Problem statement
An exact transcription of the entries is required, with no images included.

Top of Material shown

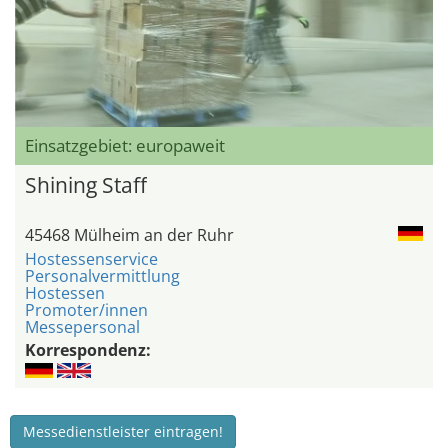
Einsatzgebiet: europaweit
Shining Staff
45468 Mülheim an der Ruhr
Hostessenservice
Personalvermittlung
Hostessen
Promoter/innen
Messepersonal
Korrespondenz:
Messedienstleister eintragen!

Bottom of Material shown

Solution to this exercise
Einsatzgebiet: europaweit
Shining Staff
45468 Mülheim an der Ruhr
Hostessenservice
Personalvermittlung
Hostessen
Promoter/innen
Messepersonal
Korrespondenz:
Messedienstleister eintragen!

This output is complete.